Clorox now anticipates fiscal year 2017 diluted EPS from
continuing operations in the range of $5.23
to $5.38, versus the previous outlook of $5.23 to $5.43, reflecting a 5-cent reduction in anticipated benefit from
adopting Accounting Standards Update (ASU) 2016-09, issued by the
Financial Accounting Standards Board, related to the accounting of
employee share-based payments. Clorox's fiscal year diluted EPS
outlook also reflects strong fiscal year-to-date sales growth,
innovation across the company's portfolio in the second half of the
fiscal year and continued expectations for full-year EBIT margin
expansion.
"We feel good about our strong sales results to date and look
forward to continued topline momentum in the second half of the
fiscal year supported by our upcoming new product launches," said
Chief Financial Officer Steve Robb.
"Moreover, we're confident in our long-term plans for margin
improvement, including in our International business, which is
making good progress in driving productivity improvements."

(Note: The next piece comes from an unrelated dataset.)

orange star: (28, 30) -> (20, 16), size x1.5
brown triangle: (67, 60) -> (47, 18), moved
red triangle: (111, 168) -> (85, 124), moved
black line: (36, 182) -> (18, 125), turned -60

For More Detailed Financial Information
Visit the company's Financial Information: Quarterly Results
section of the company's website at TheCloroxCompany.com for the
following:
- Supplemental unaudited volume and sales growth information
- Supplemental unaudited gross margin driver information
- Supplemental unaudited reconciliation of certain non-GAAP
financial information, including earnings from continuing
operations before interest and taxes (EBIT) and earnings from
continuing operations before interest, taxes, depreciation and
amortization (EBITDA)
- Supplemental unaudited balance sheet and cash flow information
and free cash flow reconciliation
- Supplemental price-change information
Note: Percentage and basis-point changes noted in this press
release are calculated based on rounded numbers. Supplemental
materials are available in the Financial Information: Quarterly
Results section of the company's website at
TheCloroxCompany.com.
The Clorox Company
The Clorox Company (NYSE: CLX) is a leading
multinational manufacturer and marketer of consumer and
professional products with about 8,000 employees worldwide and
fiscal year 2016 sales of $5.8 billion. Clorox markets some of
the most trusted and recognized consumer brand names, including its
namesake bleach and cleaning products; Pine-Sol® cleaners; Liquid
Plumr® clog removers; Poett® home care products; Fresh Step® cat
litter; Glad® bags, wraps and containers; Kingsford® charcoal;
Hidden Valley® dressings and sauces; Brita® water-filtration
products; Burt's Bees® natural personal care products; and
RenewLife® digestive health products. The company also markets
brands for professional services, including Clorox Healthcare® and
Clorox Commercial Solutions®. More than 80 percent of the company's
sales are generated from brands that hold the No. 1 or No. 2 market
share positions in their categories.
Clorox is a signatory of the United Nations Global Compact, a
community of global leaders committed to sustainability. The
company also has been broadly recognized for its corporate
responsibility efforts, most notably receiving two Climate
Leadership Awards for Excellence in 2015 and a Safer Choice
Partner of the Year Award in 2016 from the U.S.
Environmental Protection Agency as well as being named to CR
Magazine's 2016 Best Corporate Citizens list and included in
the 2016 Newsweek Green Rankings. The Clorox
Company and its foundations contributed
nearly $17 million in combined cash grants, product
donations, cause marketing and employee volunteerism in the past
year. For more information, visit TheCloroxCompany.com,
including the Good Growth blog, and follow the company on
Twitter at @CloroxCo.
CLX-F
Forward-Looking Statements
This press release contains "forward-looking statements" within
the meaning of Section 27A of the Securities Act of 1933, as
amended, and Section 21E of the Securities Exchange Act of 1934, as
amended, and such forward-looking statements involve risks and
uncertainties. Except for historical information, statements about
future volumes, sales, foreign currencies, costs, cost savings,
margins, earnings, earnings per share, diluted earnings per share,
foreign currency exchange rates, cash flows, plans, objectives,
expectations, growth, or profitability are forward-looking
statements based on management's estimates, beliefs, assumptions
and projections. Words such as "could," "may," "expects,"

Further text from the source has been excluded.